> **Exercise aim**
What you return must be the lines of the data that hold the word "only".
Source material START
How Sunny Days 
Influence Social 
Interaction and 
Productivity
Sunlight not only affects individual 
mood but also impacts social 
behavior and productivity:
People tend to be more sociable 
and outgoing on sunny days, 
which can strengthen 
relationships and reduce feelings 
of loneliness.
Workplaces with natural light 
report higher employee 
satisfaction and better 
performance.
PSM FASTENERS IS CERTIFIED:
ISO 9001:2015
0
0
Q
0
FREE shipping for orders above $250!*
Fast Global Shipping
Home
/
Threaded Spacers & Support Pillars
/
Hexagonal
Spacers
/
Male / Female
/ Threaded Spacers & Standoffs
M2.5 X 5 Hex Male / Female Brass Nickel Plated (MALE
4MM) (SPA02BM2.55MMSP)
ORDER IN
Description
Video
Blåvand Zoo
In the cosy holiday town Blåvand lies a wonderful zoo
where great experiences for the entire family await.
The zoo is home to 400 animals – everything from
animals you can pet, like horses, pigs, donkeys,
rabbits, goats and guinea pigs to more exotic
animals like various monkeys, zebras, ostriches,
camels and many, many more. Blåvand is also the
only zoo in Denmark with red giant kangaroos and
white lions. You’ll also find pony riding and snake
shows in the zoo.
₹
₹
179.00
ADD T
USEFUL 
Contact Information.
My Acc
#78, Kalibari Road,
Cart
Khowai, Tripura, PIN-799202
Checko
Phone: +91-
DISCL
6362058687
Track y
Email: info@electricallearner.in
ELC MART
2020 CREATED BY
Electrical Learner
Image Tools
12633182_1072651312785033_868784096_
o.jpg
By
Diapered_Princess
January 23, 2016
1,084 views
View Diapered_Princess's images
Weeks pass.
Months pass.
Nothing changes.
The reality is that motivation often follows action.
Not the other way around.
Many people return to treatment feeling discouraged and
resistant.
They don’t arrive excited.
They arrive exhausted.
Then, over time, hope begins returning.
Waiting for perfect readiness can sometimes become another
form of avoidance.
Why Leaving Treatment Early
Source material END
> **Exercise result**
Sunlight not only affects individual 
only zoo in Denmark with red giant kangaroos and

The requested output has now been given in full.